Partitions Available¶
Nodes belong to different partitions which allow corresponding jobs to run on them. There are two partitions on m3 at the moment:
The default partition is
compwhich consists of:
m3a: 21 nodes, each with 24 cores plus 128GB RAM
m3d: 13 nodes, each with 24 cores, 256GB RAM
m3h: 10 nodes, each with 28 cores, 2 x nVidia Tesla P100, 256GB RAM
m3i: 48 nodes, each with 36 cores, 196GB RAM
m3j: 11 nodes, each with 36 cores, 384GB RAM
The default partition for desktop is
desktop:
m3c: 13 nodes, each with 24 cores, 4 x nVidia Tesla K80, 256GB RAM
m3f: 32 nodes, each with 3 cores, 1 x nVidia Grid K1, 16GB RAM
m3h: 8 nodes, each with 28 cores, 2 x nVidia Tesla P100, 256GB RAM
m3p: 10 nodes, each with 36 cores, 6 x nVidia Tesla P4, 384GB RAM
Other partitions¶
- short:
use this when the jobs can be completed within ten minutes
two nodes, each with 24 cores, 100GB RAM
- rtqp:
intended to be used by jobs that have an instrument or a real-time scenario and therefore can’t be interrupted and must be available on demand
batch jobs to support time at instrument are an example of appropriate use
use this partition only with two QoS, rtq and irq
consists of Nvidia Tesla V100 and cpu nodes.

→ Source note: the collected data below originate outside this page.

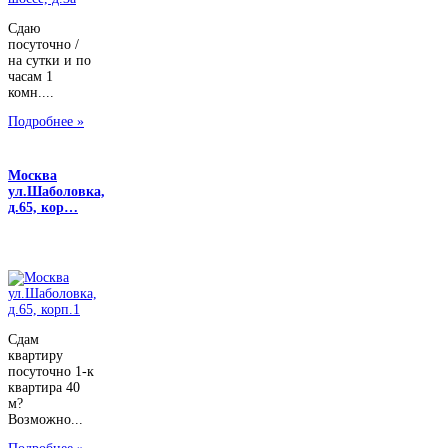
Сдаю
посуточно /
на сутки и по
часам 1
комн....
Подробнее »
Москва
ул.Шаболовка,
д.65, кор…
Сдам
квартиру
посуточно 1-к
квартира 40
м?
Возможно...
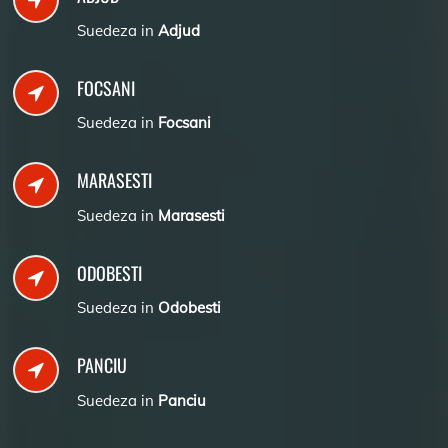
Suedeza in
Adjud
FOCSANI
Suedeza in
Focsani
MARASESTI
Suedeza in
Marasesti
ODOBESTI
Suedeza in
Odobesti
PANCIU
Suedeza in
Panciu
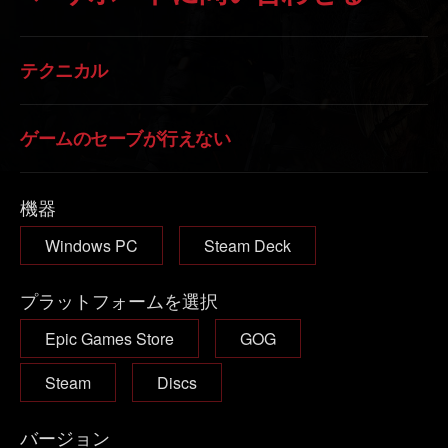
テクニカル
ゲームのセーブが行えない
機器
Windows PC
Steam Deck
プラットフォームを選択
Epic Games Store
GOG
Steam
Discs
バージョン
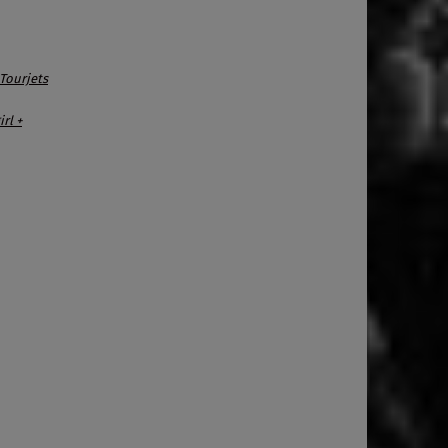
Tourjets
rl +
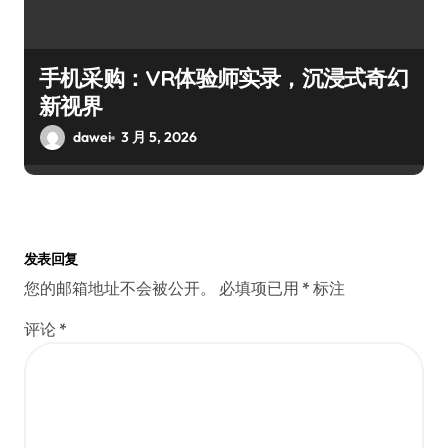
手机采购：VR体验师实录，沉浸式奇幻
新视界
dawei
3 月 5, 2026
发表回复
您的邮箱地址不会被公开。
必填项已用
*
标注
评论
*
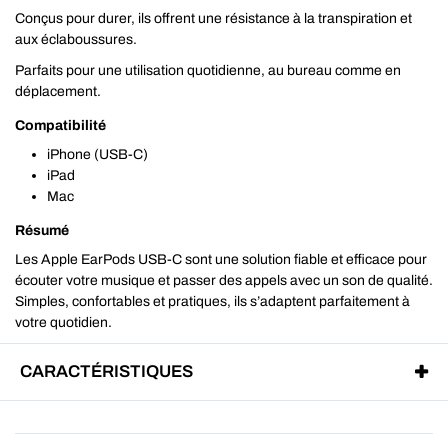
Conçus pour durer, ils offrent une résistance à la transpiration et
aux éclaboussures.
Parfaits pour une utilisation quotidienne, au bureau comme en
déplacement.
Compatibilité
iPhone (USB‑C)
iPad
Mac
Résumé
Les Apple EarPods USB‑C sont une solution fiable et efficace pour
écouter votre musique et passer des appels avec un son de qualité.
Simples, confortables et pratiques, ils s’adaptent parfaitement à
votre quotidien.
CARACTÉRISTIQUES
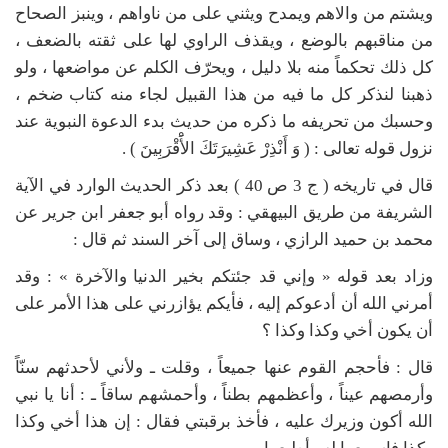
ويشتم من والاهم ويمدح ويثني على من ناواهم ، وينبز الصحاح
من مناقبهم بالوضع ، ويقذف الراوي لها على ثقته بالضعف ،
كل ذلك تحكماً منه بلا دليل ، ويحرّف الكلم عن مواضعها ، ولو
ذهبنا لنذكر كل ما فيه من هذا القبيل لجاء منه كتاب ضخم ،
وحسبك من تحريفه ما ذكره من حديث بدء الدعوة النبوية عند
نزول قوله تعالى : ( وَ أَنْذِرْ عَشِيرَتَكَ الأَْقْرَبِينَ ) .
قال في تاريخه ( ج 3 ص 40 ) بعد ذكر الحديث الوارد في الآية
الشريفة من طريق البيهقي : وقد رواه أبو جعفر ابن جرير عن
محمد بن حميد الرازي ، وساق إلى آخر السند ثم قال :
وزاد بعد قوله « وإني قد جئتكم بخير الدنيا والآخرة » : وقد
أمرني الله أن أدعوكم إليه ، فأيكم يؤازرني على هذا الأمر على
أن يكون أخي وكذا وكذا ؟
قال : فأحجم القوم عنها جميعاً ، وقلت ـ ولأني لأحدثهم سنّاً
وأرمصهم عيناً ، وأعظمهم بطناً ، وأحمشهم ساقاً ـ : أنا يا نبي
الله أكون وزيرك عليه ، فأخذ برقبتي فقال : إن هذا أخي وكذا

total of 11 nodes and total number of 348 cores
Checking the status of M3¶
On M3, users can check the status of all nodes via the show_cluster command. The output of this command should be similar to:
$ show_cluster
NODE TYPE PARTITION* CPU Mem (MB) GPU/Phi STATUS
(Free) (Free) (Free)
---------------------------------------------------------------------------------------
m3a000 CPU m3a/all (24) (116588) (N/A) Reserved
m3a001 CPU m3a/all (24) (116588) (N/A) Reserved
m3a002 CPU m3a/all (24) (116588) (N/A) Reserved
m3a003 CPU m3a/all 24 116588 N/A Idle
m3a004 CPU m3a/all 24 116588 N/A Idle
m3a005 CPU m3a/all 24 116588 N/A Idle
m3a006 CPU m3a/all 24 116588 N/A Idle
m3a007 CPU m3a/all 24 116588 N/A Idle
m3a008 CPU m3a/all (24) (116588) (N/A) Reserved
m3d007 CPU m3d/all 8 15614 N/A Running
m3d008 CPU m3d 8 15614 N/A Running
The STATUS field explained¶
The STATUS field can show:
Idle - Node is completely free. No jobs running on the node.
Running - Some jobs are running on the node but it still has available resources for new jobs.
Busy - Node is completely busy. There are no free resources on the node. No new jobs can start on this node.
Offline - Node is offline and unavailable due to a system issue.
Reserved - Node has been booked by other users and is ONLY available for them.